/---

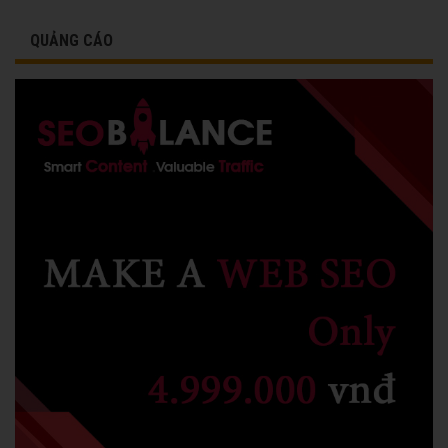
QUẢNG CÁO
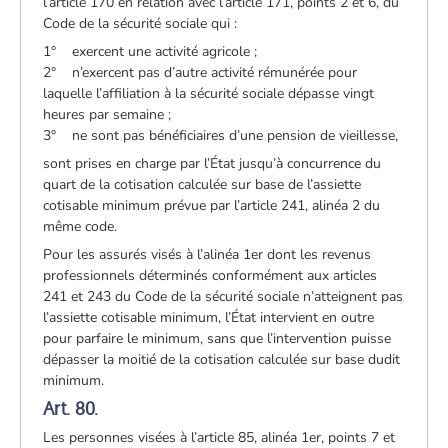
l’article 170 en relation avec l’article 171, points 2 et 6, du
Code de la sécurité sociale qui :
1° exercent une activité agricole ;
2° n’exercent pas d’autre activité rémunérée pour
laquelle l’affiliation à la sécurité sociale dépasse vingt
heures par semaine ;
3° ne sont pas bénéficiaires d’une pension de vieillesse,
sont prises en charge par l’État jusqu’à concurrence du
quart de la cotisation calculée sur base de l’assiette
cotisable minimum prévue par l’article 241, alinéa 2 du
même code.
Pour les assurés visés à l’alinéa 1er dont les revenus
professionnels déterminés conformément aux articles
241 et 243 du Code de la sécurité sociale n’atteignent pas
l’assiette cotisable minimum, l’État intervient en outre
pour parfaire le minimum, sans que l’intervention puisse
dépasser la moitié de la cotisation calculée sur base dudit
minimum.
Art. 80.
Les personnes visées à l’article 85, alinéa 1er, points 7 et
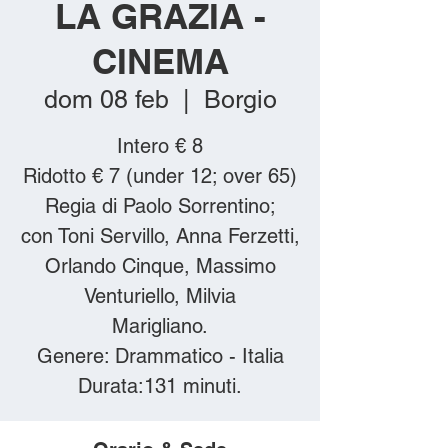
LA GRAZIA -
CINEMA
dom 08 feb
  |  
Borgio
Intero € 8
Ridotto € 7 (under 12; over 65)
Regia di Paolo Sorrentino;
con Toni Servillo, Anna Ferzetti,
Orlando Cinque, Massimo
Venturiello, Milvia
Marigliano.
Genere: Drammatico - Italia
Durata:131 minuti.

\---
/---

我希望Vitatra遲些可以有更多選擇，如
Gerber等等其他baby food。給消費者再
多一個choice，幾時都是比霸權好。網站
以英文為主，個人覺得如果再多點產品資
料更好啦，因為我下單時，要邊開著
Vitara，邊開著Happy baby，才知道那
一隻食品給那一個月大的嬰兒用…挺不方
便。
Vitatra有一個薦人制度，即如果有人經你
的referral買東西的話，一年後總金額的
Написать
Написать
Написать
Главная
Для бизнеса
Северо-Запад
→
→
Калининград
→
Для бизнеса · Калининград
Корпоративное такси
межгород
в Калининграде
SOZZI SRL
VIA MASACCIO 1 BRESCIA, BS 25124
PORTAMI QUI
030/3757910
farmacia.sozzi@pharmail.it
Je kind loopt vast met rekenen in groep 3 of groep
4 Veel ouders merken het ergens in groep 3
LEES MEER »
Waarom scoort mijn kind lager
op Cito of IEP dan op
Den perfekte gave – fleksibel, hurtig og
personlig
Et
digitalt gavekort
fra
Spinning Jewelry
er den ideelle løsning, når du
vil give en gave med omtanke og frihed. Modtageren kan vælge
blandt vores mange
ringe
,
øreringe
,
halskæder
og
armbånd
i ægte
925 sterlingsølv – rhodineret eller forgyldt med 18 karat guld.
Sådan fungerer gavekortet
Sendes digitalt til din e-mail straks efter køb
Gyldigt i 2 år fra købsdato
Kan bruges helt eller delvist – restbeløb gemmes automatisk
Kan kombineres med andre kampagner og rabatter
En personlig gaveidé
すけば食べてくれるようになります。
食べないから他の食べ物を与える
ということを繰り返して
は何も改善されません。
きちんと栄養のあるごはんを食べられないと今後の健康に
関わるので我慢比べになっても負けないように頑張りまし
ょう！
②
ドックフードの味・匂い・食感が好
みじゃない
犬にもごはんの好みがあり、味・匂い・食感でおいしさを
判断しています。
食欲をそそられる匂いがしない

\---
/---

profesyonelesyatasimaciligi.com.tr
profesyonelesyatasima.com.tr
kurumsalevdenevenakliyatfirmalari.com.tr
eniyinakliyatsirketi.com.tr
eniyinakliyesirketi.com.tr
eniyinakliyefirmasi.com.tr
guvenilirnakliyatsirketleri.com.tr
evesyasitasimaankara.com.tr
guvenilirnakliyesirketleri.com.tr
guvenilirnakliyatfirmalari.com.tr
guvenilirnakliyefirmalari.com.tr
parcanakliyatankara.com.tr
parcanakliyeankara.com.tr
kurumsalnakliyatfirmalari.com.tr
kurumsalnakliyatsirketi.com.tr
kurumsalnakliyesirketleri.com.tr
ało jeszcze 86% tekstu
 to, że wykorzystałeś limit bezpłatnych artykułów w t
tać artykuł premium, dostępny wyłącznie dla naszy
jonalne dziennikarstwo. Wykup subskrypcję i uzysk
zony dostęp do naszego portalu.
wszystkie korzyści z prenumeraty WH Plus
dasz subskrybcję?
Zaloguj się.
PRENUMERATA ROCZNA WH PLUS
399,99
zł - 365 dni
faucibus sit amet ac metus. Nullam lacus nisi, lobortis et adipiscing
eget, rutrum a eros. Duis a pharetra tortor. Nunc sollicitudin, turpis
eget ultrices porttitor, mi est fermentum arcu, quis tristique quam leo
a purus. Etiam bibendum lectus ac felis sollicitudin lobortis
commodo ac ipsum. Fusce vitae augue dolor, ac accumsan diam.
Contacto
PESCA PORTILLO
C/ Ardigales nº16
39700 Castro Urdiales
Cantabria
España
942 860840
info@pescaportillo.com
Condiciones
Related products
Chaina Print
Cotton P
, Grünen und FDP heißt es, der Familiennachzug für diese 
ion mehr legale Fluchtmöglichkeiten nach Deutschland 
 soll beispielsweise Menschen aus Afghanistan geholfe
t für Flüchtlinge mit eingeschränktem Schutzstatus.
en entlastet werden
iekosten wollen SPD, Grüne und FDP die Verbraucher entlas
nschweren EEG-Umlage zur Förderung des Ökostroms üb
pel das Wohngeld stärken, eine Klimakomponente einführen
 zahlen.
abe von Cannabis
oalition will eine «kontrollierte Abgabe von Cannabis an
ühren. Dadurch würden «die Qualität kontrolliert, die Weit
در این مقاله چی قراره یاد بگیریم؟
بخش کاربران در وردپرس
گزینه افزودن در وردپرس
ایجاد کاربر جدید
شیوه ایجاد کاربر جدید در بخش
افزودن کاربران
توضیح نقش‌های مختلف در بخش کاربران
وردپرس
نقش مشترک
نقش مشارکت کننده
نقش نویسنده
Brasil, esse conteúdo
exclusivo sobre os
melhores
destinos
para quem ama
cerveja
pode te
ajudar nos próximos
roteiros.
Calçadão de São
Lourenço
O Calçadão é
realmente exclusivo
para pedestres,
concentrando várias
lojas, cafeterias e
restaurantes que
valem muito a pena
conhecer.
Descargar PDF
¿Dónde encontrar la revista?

\---

In your answer, include only the lines above starting at the line that holds "eniyinakliyesirketi.com.tr" and ending at the line that holds "iekosten wollen SPD, Grüne", copied exactly.

eniyinakliyesirketi.com.tr
eniyinakliyefirmasi.com.tr
guvenilirnakliyatsirketleri.com.tr
evesyasitasimaankara.com.tr
guvenilirnakliyesirketleri.com.tr
guvenilirnakliyatfirmalari.com.tr
guvenilirnakliyefirmalari.com.tr
parcanakliyatankara.com.tr
parcanakliyeankara.com.tr
kurumsalnakliyatfirmalari.com.tr
kurumsalnakliyatsirketi.com.tr
kurumsalnakliyesirketleri.com.tr
ało jeszcze 86% tekstu
 to, że wykorzystałeś limit bezpłatnych artykułów w t
tać artykuł premium, dostępny wyłącznie dla naszy
jonalne dziennikarstwo. Wykup subskrypcję i uzysk
zony dostęp do naszego portalu.
wszystkie korzyści z prenumeraty WH Plus
dasz subskrybcję?
Zaloguj się.
PRENUMERATA ROCZNA WH PLUS
399,99
zł - 365 dni
faucibus sit amet ac metus. Nullam lacus nisi, lobortis et adipiscing
eget, rutrum a eros. Duis a pharetra tortor. Nunc sollicitudin, turpis
eget ultrices porttitor, mi est fermentum arcu, quis tristique quam leo
a purus. Etiam bibendum lectus ac felis sollicitudin lobortis
commodo ac ipsum. Fusce vitae augue dolor, ac accumsan diam.
Contacto
PESCA PORTILLO
C/ Ardigales nº16
39700 Castro Urdiales
Cantabria
España
942 860840
info@pescaportillo.com
Condiciones
Related products
Chaina Print
Cotton P
, Grünen und FDP heißt es, der Familiennachzug für diese 
ion mehr legale Fluchtmöglichkeiten nach Deutschland 
 soll beispielsweise Menschen aus Afghanistan geholfe
t für Flüchtlinge mit eingeschränktem Schutzstatus.
en entlastet werden
iekosten wollen SPD, Grüne und FDP die Verbraucher entlas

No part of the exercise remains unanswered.